▶ DATA TO PROCESS
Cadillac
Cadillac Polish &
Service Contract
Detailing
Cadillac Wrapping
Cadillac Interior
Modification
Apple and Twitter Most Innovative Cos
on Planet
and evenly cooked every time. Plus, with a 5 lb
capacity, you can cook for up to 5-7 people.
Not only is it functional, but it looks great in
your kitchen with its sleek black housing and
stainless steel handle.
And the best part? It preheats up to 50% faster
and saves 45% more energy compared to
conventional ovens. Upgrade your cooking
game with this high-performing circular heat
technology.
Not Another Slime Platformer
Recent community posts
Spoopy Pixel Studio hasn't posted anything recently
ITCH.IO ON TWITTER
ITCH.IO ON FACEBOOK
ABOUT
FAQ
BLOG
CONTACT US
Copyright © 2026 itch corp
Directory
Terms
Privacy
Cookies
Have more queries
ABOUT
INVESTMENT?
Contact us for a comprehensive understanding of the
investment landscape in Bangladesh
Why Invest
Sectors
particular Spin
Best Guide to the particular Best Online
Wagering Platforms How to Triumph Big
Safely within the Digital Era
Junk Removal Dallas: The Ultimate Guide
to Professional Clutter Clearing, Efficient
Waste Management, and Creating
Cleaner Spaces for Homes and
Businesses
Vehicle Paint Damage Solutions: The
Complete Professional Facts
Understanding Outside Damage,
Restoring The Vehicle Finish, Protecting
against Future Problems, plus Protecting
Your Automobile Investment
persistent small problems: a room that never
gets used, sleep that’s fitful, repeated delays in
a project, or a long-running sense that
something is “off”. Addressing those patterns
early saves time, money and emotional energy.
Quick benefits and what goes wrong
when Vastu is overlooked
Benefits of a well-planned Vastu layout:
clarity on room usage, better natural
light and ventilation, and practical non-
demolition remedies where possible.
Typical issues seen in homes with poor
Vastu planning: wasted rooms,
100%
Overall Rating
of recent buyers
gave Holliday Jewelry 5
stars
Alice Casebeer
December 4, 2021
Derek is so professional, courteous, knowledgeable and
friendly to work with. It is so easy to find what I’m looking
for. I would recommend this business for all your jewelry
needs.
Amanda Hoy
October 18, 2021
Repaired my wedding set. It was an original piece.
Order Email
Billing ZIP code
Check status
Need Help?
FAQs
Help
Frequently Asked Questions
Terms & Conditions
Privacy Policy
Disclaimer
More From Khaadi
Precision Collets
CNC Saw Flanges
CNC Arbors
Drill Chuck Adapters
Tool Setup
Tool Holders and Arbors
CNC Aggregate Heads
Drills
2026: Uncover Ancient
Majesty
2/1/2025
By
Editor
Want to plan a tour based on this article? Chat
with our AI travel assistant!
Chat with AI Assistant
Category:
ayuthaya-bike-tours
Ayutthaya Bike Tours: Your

▶ WORK INSTRUCTION
A word-for-word transcription of the material is required.

▶ RESULT FOR THIS EXERCISE
Cadillac
Cadillac Polish &
Service Contract
Detailing
Cadillac Wrapping
Cadillac Interior
Modification
Apple and Twitter Most Innovative Cos
on Planet
and evenly cooked every time. Plus, with a 5 lb
capacity, you can cook for up to 5-7 people.
Not only is it functional, but it looks great in
your kitchen with its sleek black housing and
stainless steel handle.
And the best part? It preheats up to 50% faster
and saves 45% more energy compared to
conventional ovens. Upgrade your cooking
game with this high-performing circular heat
technology.
Not Another Slime Platformer
Recent community posts
Spoopy Pixel Studio hasn't posted anything recently
ITCH.IO ON TWITTER
ITCH.IO ON FACEBOOK
ABOUT
FAQ
BLOG
CONTACT US
Copyright © 2026 itch corp
Directory
Terms
Privacy
Cookies
Have more queries
ABOUT
INVESTMENT?
Contact us for a comprehensive understanding of the
investment landscape in Bangladesh
Why Invest
Sectors
particular Spin
Best Guide to the particular Best Online
Wagering Platforms How to Triumph Big
Safely within the Digital Era
Junk Removal Dallas: The Ultimate Guide
to Professional Clutter Clearing, Efficient
Waste Management, and Creating
Cleaner Spaces for Homes and
Businesses
Vehicle Paint Damage Solutions: The
Complete Professional Facts
Understanding Outside Damage,
Restoring The Vehicle Finish, Protecting
against Future Problems, plus Protecting
Your Automobile Investment
persistent small problems: a room that never
gets used, sleep that’s fitful, repeated delays in
a project, or a long-running sense that
something is “off”. Addressing those patterns
early saves time, money and emotional energy.
Quick benefits and what goes wrong
when Vastu is overlooked
Benefits of a well-planned Vastu layout:
clarity on room usage, better natural
light and ventilation, and practical non-
demolition remedies where possible.
Typical issues seen in homes with poor
Vastu planning: wasted rooms,
100%
Overall Rating
of recent buyers
gave Holliday Jewelry 5
stars
Alice Casebeer
December 4, 2021
Derek is so professional, courteous, knowledgeable and
friendly to work with. It is so easy to find what I’m looking
for. I would recommend this business for all your jewelry
needs.
Amanda Hoy
October 18, 2021
Repaired my wedding set. It was an original piece.
Order Email
Billing ZIP code
Check status
Need Help?
FAQs
Help
Frequently Asked Questions
Terms & Conditions
Privacy Policy
Disclaimer
More From Khaadi
Precision Collets
CNC Saw Flanges
CNC Arbors
Drill Chuck Adapters
Tool Setup
Tool Holders and Arbors
CNC Aggregate Heads
Drills
2026: Uncover Ancient
Majesty
2/1/2025
By
Editor
Want to plan a tour based on this article? Chat
with our AI travel assistant!
Chat with AI Assistant
Category:
ayuthaya-bike-tours
Ayutthaya Bike Tours: Your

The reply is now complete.